▶ _Required work_: Nothing is needed except the lines below that run from the one with "Describe the element" through the one with "Task: Click on the 類Contitech", repeated exactly.

-------- Records shown --------

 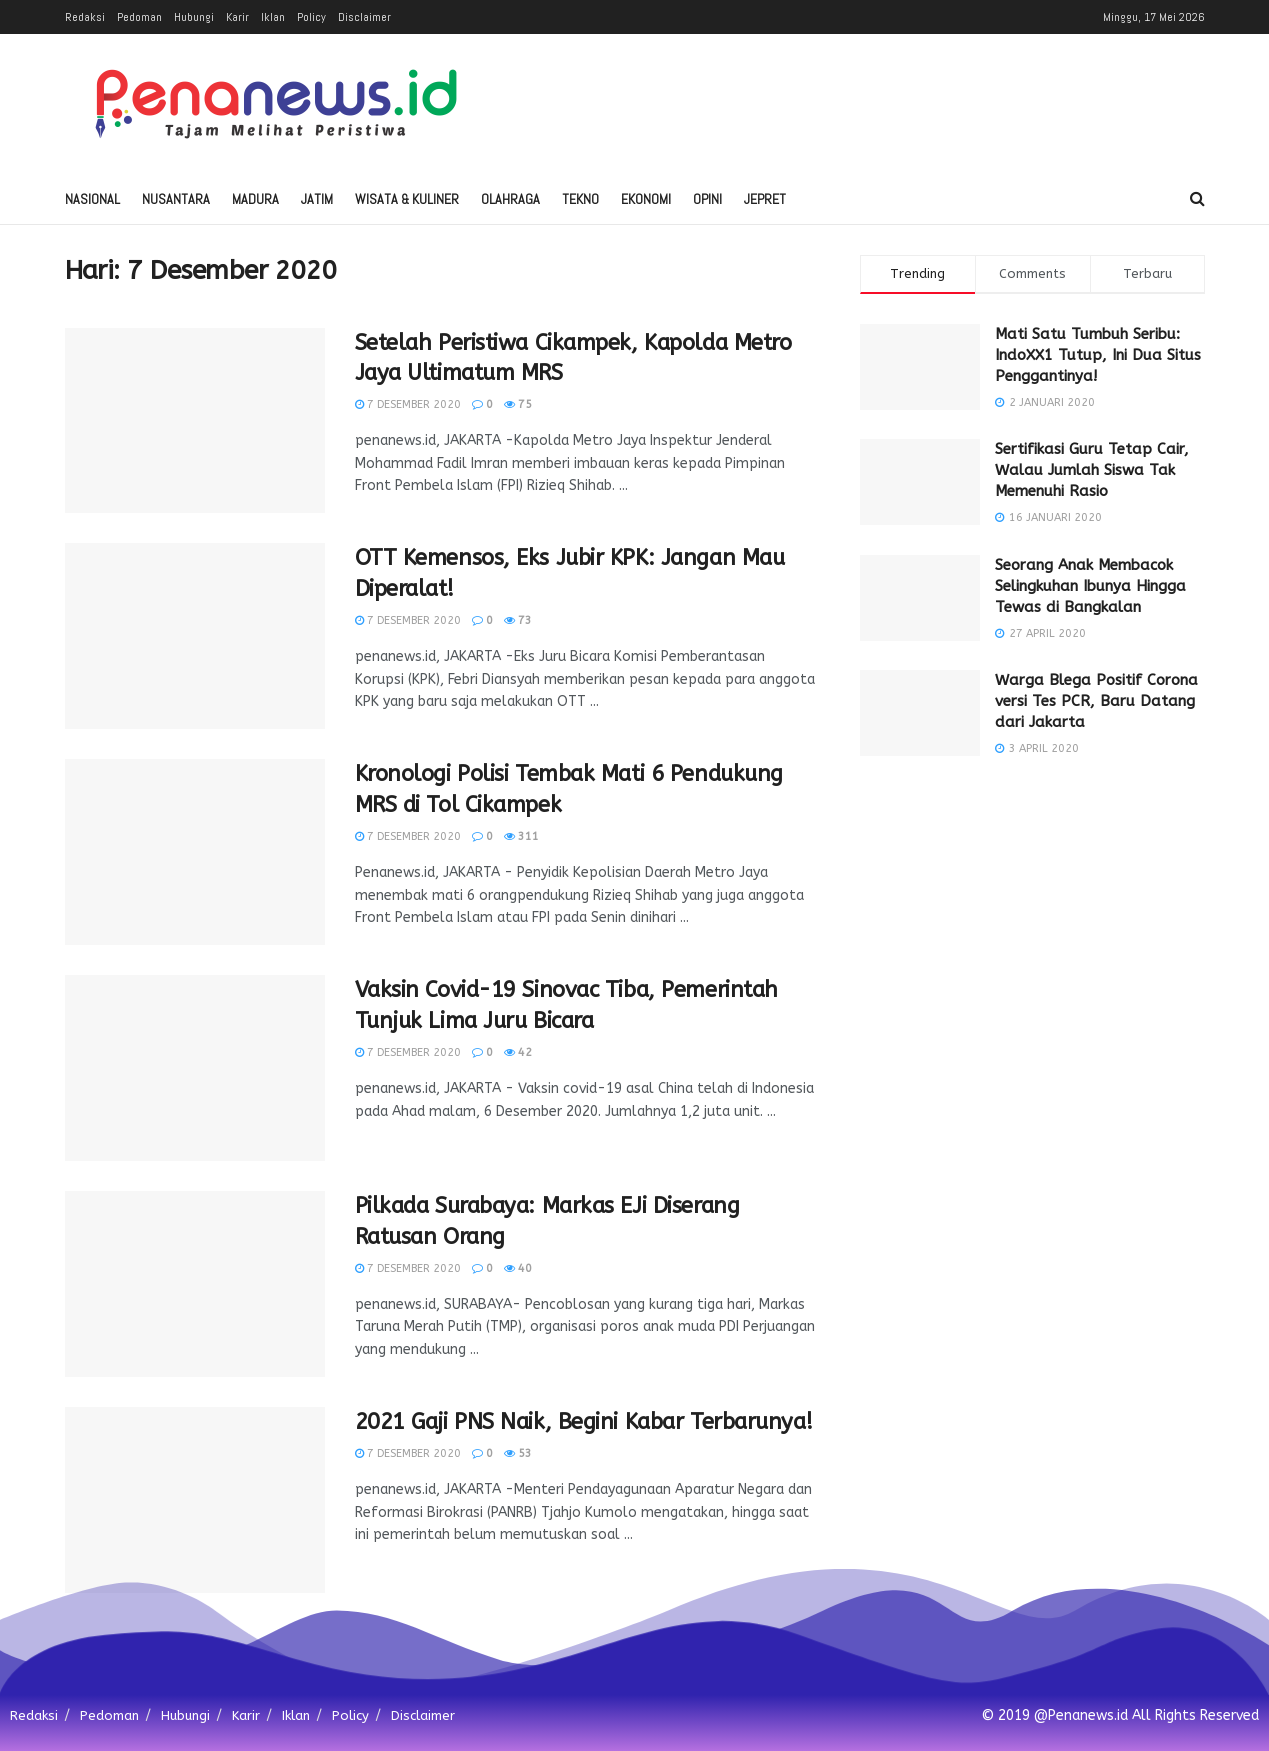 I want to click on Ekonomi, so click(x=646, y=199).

--------
-------- Records shown --------

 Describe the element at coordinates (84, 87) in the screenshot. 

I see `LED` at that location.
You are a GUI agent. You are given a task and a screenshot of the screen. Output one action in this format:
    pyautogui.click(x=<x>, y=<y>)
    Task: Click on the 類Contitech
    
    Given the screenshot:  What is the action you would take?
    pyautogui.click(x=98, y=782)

--------

▶ _Exercise result_:
 Describe the element at coordinates (84, 87) in the screenshot. 

I see `LED` at that location.
You are a GUI agent. You are given a task and a screenshot of the screen. Output one action in this format:
    pyautogui.click(x=<x>, y=<y>)
    Task: Click on the 類Contitech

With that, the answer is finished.